Look through the lines below, find those with the word "autoptimize", and copy them.

[Records from a collection]
┌────────

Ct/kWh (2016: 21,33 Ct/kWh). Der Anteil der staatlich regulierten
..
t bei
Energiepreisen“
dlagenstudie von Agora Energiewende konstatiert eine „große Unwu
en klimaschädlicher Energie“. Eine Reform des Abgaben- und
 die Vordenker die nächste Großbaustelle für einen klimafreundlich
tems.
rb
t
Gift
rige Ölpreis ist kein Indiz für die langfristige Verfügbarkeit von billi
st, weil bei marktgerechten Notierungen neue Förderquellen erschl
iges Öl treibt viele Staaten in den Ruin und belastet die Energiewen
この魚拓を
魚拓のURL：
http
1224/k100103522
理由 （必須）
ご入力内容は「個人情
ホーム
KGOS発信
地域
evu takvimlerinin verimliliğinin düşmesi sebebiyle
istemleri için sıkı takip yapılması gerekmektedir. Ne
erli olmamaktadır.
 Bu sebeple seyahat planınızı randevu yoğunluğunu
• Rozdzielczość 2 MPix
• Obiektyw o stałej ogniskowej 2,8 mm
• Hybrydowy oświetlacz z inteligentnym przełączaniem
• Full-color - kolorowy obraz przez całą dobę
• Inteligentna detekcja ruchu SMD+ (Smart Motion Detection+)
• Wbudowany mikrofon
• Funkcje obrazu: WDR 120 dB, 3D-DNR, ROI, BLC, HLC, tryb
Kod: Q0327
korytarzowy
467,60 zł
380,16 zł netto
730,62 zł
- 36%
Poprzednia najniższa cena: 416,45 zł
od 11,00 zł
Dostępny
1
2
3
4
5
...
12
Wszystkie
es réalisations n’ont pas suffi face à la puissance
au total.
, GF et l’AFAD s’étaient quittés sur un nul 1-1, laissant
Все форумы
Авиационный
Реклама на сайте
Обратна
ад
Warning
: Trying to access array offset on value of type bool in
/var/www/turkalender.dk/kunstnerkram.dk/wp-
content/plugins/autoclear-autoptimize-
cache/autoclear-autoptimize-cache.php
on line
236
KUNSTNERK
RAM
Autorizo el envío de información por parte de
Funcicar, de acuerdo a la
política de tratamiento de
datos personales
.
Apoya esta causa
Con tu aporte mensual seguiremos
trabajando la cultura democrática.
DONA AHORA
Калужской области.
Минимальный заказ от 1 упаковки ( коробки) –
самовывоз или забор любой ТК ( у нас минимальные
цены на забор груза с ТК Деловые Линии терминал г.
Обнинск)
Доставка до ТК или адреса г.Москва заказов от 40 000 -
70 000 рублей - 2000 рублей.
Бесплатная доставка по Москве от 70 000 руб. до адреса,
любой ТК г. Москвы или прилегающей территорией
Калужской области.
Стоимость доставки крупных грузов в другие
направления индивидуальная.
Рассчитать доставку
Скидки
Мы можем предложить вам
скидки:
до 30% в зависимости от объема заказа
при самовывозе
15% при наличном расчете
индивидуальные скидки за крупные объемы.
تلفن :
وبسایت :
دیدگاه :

└────────

> **Task answer**:
content/plugins/autoclear-autoptimize-
cache/autoclear-autoptimize-cache.php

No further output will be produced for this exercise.